» **EXERCISE REQUIREMENTS**
Below are the records; give again exactly the lines from the one containing "doux chapitre d’une" through the one containing "の命と財産を守ることができるのです。さらに、AI技術", leaving out pictures.
*** INFORMATION GIVEN Section Begins ***
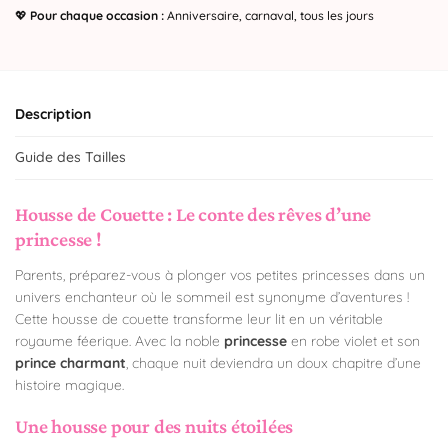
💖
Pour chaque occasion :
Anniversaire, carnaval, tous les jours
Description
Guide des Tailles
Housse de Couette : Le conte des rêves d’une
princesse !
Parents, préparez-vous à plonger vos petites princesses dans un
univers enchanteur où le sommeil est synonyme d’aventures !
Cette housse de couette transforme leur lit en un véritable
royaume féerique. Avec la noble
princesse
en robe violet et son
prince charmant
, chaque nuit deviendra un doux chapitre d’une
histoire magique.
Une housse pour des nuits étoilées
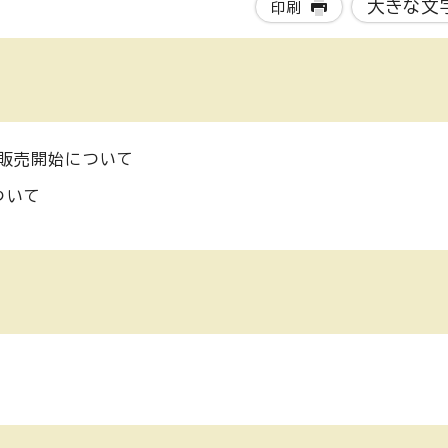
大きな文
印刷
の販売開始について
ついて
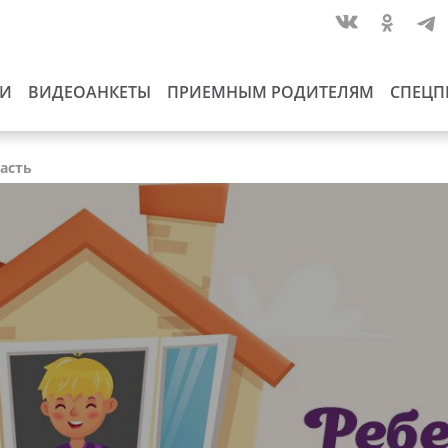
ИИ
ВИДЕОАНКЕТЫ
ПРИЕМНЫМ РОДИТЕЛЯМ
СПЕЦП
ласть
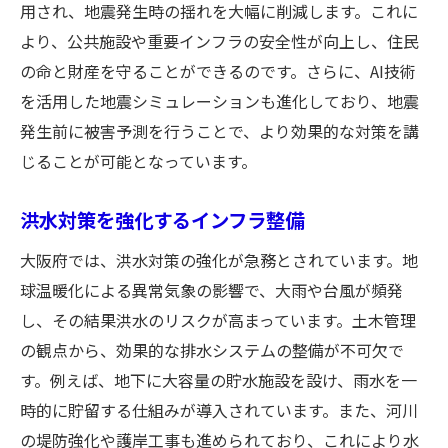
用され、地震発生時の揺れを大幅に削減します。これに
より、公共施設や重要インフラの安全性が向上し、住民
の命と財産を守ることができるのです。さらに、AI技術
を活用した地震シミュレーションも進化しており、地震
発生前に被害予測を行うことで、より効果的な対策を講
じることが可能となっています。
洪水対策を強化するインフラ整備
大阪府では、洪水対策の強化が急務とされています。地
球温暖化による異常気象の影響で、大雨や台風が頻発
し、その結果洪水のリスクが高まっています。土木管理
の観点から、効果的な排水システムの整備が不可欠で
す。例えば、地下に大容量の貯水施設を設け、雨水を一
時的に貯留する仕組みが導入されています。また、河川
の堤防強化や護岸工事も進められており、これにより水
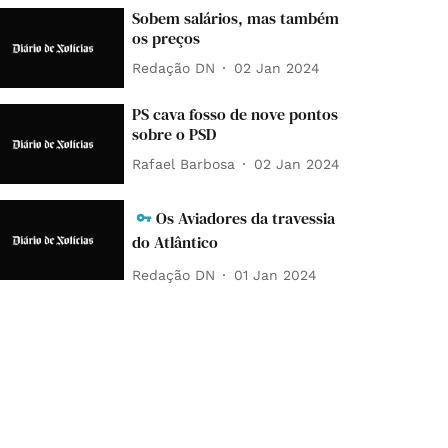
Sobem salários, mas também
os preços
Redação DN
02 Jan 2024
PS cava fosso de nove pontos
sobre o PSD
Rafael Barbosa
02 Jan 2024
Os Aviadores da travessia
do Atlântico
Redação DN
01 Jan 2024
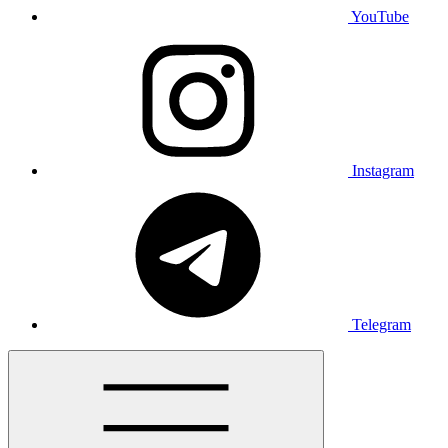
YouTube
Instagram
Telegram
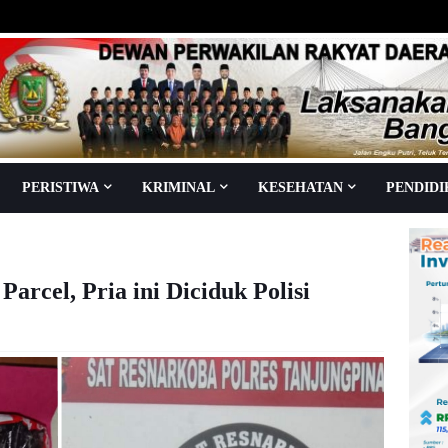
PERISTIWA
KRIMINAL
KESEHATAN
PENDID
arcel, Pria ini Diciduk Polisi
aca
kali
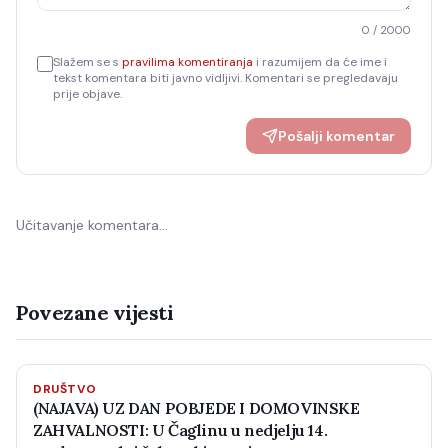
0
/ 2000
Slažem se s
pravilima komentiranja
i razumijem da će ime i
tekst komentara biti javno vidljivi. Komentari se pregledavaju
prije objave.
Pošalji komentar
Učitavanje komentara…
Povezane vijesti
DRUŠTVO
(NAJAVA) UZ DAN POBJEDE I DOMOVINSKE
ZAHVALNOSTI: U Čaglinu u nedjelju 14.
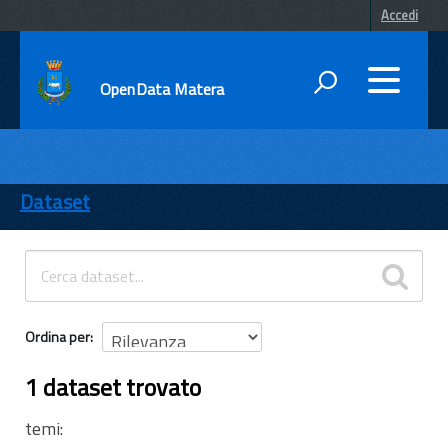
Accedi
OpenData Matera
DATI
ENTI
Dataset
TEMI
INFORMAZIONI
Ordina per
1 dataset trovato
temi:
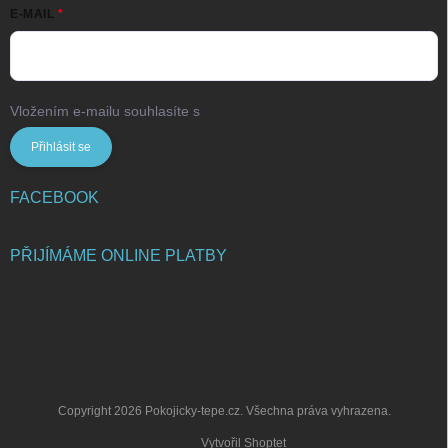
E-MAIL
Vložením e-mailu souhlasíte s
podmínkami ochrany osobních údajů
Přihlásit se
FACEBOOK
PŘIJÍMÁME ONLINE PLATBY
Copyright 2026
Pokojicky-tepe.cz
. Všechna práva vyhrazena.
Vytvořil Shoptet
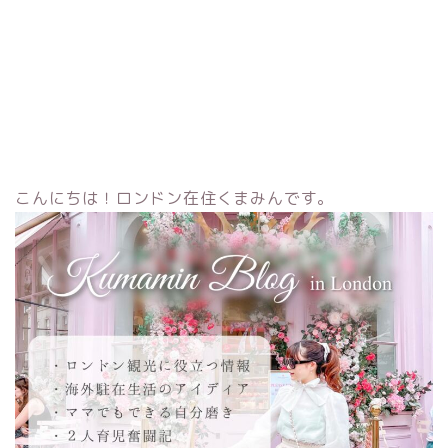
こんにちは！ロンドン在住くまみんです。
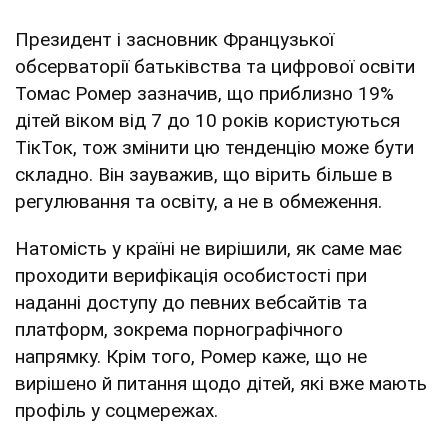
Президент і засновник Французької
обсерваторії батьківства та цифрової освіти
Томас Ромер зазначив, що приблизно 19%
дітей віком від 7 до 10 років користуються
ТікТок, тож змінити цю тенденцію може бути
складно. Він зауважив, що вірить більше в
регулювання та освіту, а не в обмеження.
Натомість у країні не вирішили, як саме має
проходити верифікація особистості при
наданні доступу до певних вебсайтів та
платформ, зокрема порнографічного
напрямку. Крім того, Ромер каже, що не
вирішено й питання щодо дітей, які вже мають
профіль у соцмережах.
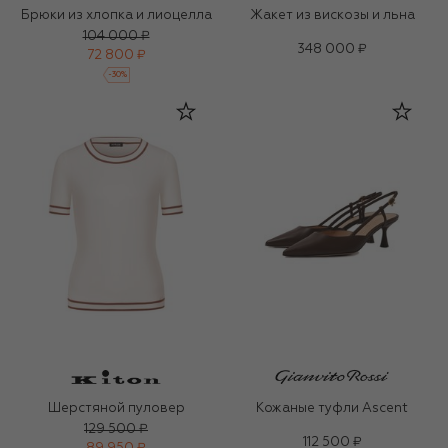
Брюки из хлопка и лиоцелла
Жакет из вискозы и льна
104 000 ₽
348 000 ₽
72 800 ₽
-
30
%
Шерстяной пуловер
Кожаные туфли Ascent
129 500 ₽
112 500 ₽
*** INFORMATION GIVEN Section Ends ***
» **TASK ANSWER**
, chaque nuit deviendra un doux chapitre d’une
histoire magique.
Une housse pour des nuits étoilées
大きな文
印刷
の販売開始について
ついて
ИИ
ВИДЕОАНКЕТЫ
ПРИЕМНЫМ РОДИТЕЛЯМ
СПЕЦП
ласть
用され、地震発生時の揺れを大幅に削減します。これに
より、公共施設や重要インフラの安全性が向上し、住民
の命と財産を守ることができるのです。さらに、AI技術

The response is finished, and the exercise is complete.